I managed to automatically couple the DOI to the paper (as the filename contained the reference), and wrote the DOI as metadata into the pdf file (the metadata of the pdf file, that is). In two ways
1) add the DOI as the Subject
2) add a custom field called DOI where I again wrote the DOI
Acrobat reader properly displays the two occasions of the DOIs.

In the pdf files that had OCR data, the DOI was properly extracted from the pdf metadata.
But in the files that had no OCR data, Zotero still could not recognize the DOI. Essentially, it would complain the pdf does not contain OCR text. That is a pity: the DOI is clearly well documented in the pdf metadata, yet Zotero won't even look for it.

(as a workaround, I ended up writing the DOI onto the pages of the pdf. Then there clearly was some OCR and it all worked)

adamsmith · May 24, 2021

Zotero doesn't look in the PDF metadata at all because it tends to be of little value. The only reason there were DOIs in your PDFs is that you explicitly wrote them there, which isn't exactly a common use case.

dstillman · May 24, 2021

PDF metadata is generally very low quality, so Zotero doesn't even look at it. We could consider looking for just a DOI. If we could validate it with a text from the PDF, there's no real downside. I'm less sure about just trusting a DOI with no OCRed text. But either way, bear in mind that you added the DOI yourself, so it's not even a general solution that would help most people.

We do have an open ticket to also check the filename, but due to limitations on filenames, that relies on various character substitutions, so I expect that to also be useful solely for people who make it to the forums or documentation and manually assign DOIs according to the documented convention. That's a pretty small audience.

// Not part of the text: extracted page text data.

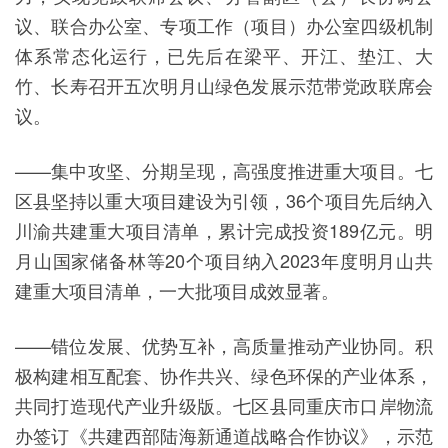
议、联合办公室、专项工作（项目）办公室四级机制
体系常态化运行，已先后在梁平、开江、垫江、大
竹、长寿召开五次明月山绿色发展示范带党政联席会
议。
——集中攻坚、分期呈现，高强度推进重大项目。七
区县坚持以重大项目建设为引领，36个项目先后纳入
川渝共建重大项目清单，累计完成投资189亿元。明
月山国家储备林等20个项目纳入2023年度明月山共
建重大项目清单，一大批项目成效显著。
——错位发展、优势互补，高质量推动产业协同。积
极构建相互配套、协作共兴、绿色环保的产业体系，
共同打造现代产业升级版。七区县同重庆市口岸物流
办签订《共建西部陆海新通道战略合作协议》，示范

You can, of course, OCR the PDF yourself outside of Zotero, in which case Zotero may be able to recognize it. There's also an OCR plugin for Zotero, though that may be harder to set up than an external tool you already have.

But if there's no text in the PDF, there's just not a good automated solution here.

[Edit: What adamsmith said.]

dstillman · May 24, 2021

Actually, it looks like we do look for DOIs and ISBNs in the metadata already. We have to check the specifics, but I'm guessing we do what I say above and require those to be validated by the text (e.g., a title showing up), in which case it still wouldn't work for a PDF without text.

It's possible there wouldn't actually be any false positives from blindly using identifiers in metadata, but that's not something we've evaluated.

rfolmer · May 27, 2021

OK. I can see why this is deliberate - that explains the behavior I see.
Indeed w/o any OCR, one would have to fully rely on the metadata DOI being correct. Indeed, many of the other data fields in the pdf were pretty meaningless, so I can see why there is little trust there.

Still, Zotero is happy to accept the DOI from the pdf metadata if it only finds the DOI also printed in the text (i.e. no readable data about author, title, etc). But that's probably fine. Why would the printed DOI be wrong?